Texas A&M University’s College of Engineering committed itself to increasing student enrollment by more than 65 percent by 2025. In order to manage the influx of students, the college had to hire new employees while balancing costs. By using automated HR onboarding with Laserfiche, the college was able to hire more than 3,400 employees in little over a year.
Offshore suppliers are automating procedures because they are seeing labor arbitrage coming to an end. In the quest for improving customer processes and reducing the number of offshore workers, systems integrators are becoming the biggest users of automation software.
Indian IT services giant Infosys is drawing on IPsoft technology to automate the IT and business process services it provides to its global customer base. By harnessing IPsoft’s IPcenter platform, Infosys plans on automating its service delivery and training 5,000 people in India to support it.
The financial services industry has instituted changes concerning regulatory, customer, technology, and market challenges. By embracing trends in automation, financial institutions are catering to customer expectations and creating new opportunities.
In 2005, Co-operative Financial Services implemented Blue Prism Software by automating manual processes in its customer services center. Recently, the bank has extended its use of Blue Prism software by automating daily banking procedures such as accepting or rejecting direct debits, issuing checks, as well as standing orders on accounts with insufficient funds. This has freed up nine staff members and reduced by four hours the time required to review about 2,500 higher-risk accounts. The bank has also been able to move 50 staff members from back- office processing to front- office customer service.

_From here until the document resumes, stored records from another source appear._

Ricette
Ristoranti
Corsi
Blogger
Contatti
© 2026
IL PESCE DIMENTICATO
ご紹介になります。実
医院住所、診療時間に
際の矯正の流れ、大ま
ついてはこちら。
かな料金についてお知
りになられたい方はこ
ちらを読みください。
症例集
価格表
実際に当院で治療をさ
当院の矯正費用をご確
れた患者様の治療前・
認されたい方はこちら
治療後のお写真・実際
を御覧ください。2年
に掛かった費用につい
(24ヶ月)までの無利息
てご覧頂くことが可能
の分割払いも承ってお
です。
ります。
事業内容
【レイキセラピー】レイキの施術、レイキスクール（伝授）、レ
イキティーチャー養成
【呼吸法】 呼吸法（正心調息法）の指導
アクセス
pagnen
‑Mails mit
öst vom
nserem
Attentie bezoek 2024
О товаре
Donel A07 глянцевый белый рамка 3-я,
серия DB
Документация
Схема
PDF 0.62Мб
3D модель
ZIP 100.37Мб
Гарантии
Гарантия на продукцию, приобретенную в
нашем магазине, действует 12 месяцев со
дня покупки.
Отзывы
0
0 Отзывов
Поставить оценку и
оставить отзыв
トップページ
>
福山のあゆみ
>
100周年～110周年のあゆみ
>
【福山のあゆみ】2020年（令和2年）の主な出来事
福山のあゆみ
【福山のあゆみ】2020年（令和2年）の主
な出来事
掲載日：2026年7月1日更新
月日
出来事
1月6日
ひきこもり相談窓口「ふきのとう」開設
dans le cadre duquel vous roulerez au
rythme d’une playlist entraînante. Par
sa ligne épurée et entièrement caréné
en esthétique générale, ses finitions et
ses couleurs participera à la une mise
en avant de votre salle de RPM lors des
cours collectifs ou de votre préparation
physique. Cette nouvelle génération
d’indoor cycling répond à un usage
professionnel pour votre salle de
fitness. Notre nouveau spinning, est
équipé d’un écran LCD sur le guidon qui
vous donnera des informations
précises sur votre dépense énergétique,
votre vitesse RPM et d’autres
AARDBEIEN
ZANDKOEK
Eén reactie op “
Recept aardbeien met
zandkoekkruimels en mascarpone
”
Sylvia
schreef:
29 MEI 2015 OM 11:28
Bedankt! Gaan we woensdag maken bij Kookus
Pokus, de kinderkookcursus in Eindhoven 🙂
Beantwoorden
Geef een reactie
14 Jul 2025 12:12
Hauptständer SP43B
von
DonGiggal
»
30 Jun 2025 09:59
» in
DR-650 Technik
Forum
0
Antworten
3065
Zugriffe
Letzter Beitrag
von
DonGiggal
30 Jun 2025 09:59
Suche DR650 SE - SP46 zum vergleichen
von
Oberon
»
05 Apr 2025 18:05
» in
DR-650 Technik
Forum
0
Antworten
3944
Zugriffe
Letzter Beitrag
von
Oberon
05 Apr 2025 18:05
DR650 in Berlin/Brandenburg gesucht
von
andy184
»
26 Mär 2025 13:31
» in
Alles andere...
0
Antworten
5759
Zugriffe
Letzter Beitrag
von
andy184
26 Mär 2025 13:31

In conclusion, Business Process Automation simplifies and supports the workflow process, thus increasing efficiency and decreasing cost structures. Last week, Genpact purchased artificial intelligence (AI) and automation vendor Rage Frameworks. Rage Frameworks has been applying machine learning and language processing to build smart automation platforms for financial services, capital markets and supply chains. In doing so, Genpact became the first IT and business process service provider to acquire an AI platform. With greater implementation of such intelligent automation technology, businesses will able to cut back on labor costs and generate competitive profit margins.